WORK TO BE COMPLETED :: Nothing but the line containing "https://www.husqvarna.com/at/rider/r216t-awd/ Ta" and the lines after it in the entries below should appear, each repeated exactly.

RECORDS FOR THE EXERCISE ::
☆ ☆ ☆
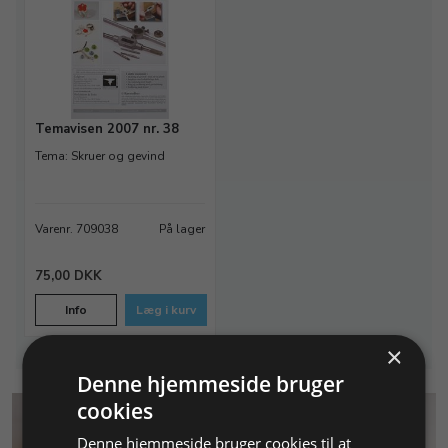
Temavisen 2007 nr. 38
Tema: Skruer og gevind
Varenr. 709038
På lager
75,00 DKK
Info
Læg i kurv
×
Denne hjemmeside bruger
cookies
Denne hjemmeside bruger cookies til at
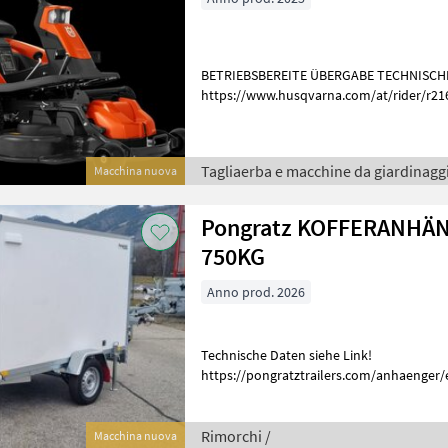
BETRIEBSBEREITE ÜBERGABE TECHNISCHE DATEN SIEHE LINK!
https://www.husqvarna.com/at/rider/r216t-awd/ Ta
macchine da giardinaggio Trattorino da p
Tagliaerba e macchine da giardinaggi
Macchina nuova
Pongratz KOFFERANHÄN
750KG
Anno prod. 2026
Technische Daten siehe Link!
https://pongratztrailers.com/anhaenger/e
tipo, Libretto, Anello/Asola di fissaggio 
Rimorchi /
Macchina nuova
☆ ☆ ☆
COMPLETED TASK ::
https://www.husqvarna.com/at/rider/r216t-awd/ Ta
macchine da giardinaggio Trattorino da p
Tagliaerba e macchine da giardinaggi
Macchina nuova
Pongratz KOFFERANHÄN
750KG
Anno prod. 2026
Technische Daten siehe Link!
https://pongratztrailers.com/anhaenger/e
tipo, Libretto, Anello/Asola di fissaggio 
Rimorchi /
Macchina nuova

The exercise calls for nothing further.